Government Rights. The Software, documentation and technology (“Protected Items”) are “Commercial products” as this term is defined at 48 C.F.R. 2.101, consisting of “commercial computer software” and “commercial computer software documentation” as such terms are used in, respectively, 48 C.F.R. 12.212 and 48 C.F.R. 227.7202 & 252.227-7014(a)(1). Before any Protected Items are supplied to the U.S. Government, you will (i) inform the U.S. Government in writing that the Protected Items are and must be treated as commercial computer software and commercial computer software documentation developed at private expense; (ii) inform the U.S. Government that the Protected Items are provided subject to the terms of the Agreement; and (iii) mark the Protected Items as commercial computer software and commercial computer software documentation developed at private expense. In no event will you permit the U.S. Government to acquire rights in Protected Items beyond those specified in 48 C.F.R. 52.227-19(b)(1)-(2) or 252.227-7013(c) except as expressly approved by NVIDIA in writing.
Notices.
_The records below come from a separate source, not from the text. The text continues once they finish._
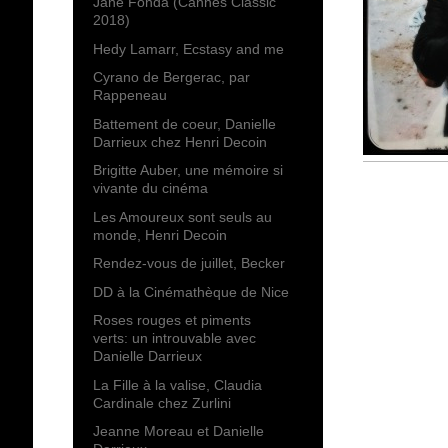
Jane Fonda (Cannes Classic
2018)
Hedy Lamarr, Ecstasy and me
Cyrano de Bergerac, par
Rappeneau
Battement de coeur, Danielle
Darrieux chez Henri Decoin
Brigitte Auber, une mémoire si
vivante du cinéma
Les Amoureux sont seuls au
monde, Henri Decoin
Rendez-vous de juillet, Becker
DD à la Cinémathèque de Nice
Roses rouges et piments
verts: un introuvable avec
Danielle Darrieux
La Fille à la valise, Claudia
Cardinale chez Zurlini
Jeanne Moreau et Danielle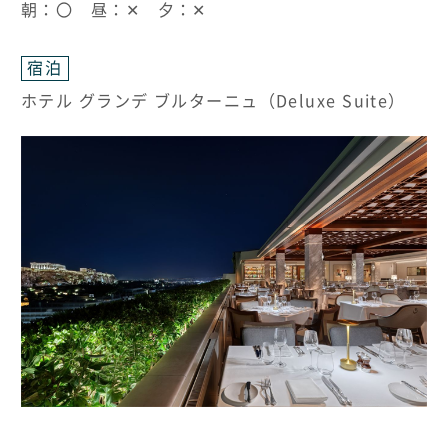
朝：〇 昼：✕ 夕：✕
宿泊
ホテル グランデ ブルターニュ（Deluxe Suite）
Please direct your legal notices or other correspondence to legalnotices@nvidia.com with a copy mailed to NVIDIA Corporation, 2788 San Tomas Expressway, Santa Clara, California 95051, United States of America, Attention: Legal Department. If NVIDIA needs to contact you, you consent to receive the notices by email and agree that such notices will satisfy any legal communication requirements.
Severability. If a court of competent jurisdiction rules that a provision of this Agreement is unenforceable, that provision will be deemed modified to the extent necessary to make it enforceable and the remainder of this Agreement will continue in full force and effect.
Construction. The headings in the Agreement are included solely for convenience and are not intended to affect the meaning or interpretation of the Agreement. As required by the context of the Agreement, the singular of a term includes the plural and vice versa.
Force Majeure. Neither party will be liable during any period where an event or circumstance prevents or delays that party from performing its obligations under this Agreement and that event or circumstance: (i) is not within the reasonable control of that party and is not the result of that party’s negligence, and (ii) cannot be overcome or avoided by that party using reasonably diligent efforts.
Amendment. Any amendment to this Agreement must be in writing and signed by authorized representatives of both parties.
Entire Agreement. Regarding the subject matter of this Agreement, the parties agree that (a) this Agreement constitutes the entire and exclusive agreement between the parties and supersedes all prior and contemporaneous communications and (b) any additional or different terms or conditions, whether contained in purchase orders, order acknowledgments, invoices or otherwise, will not be binding and are null and void.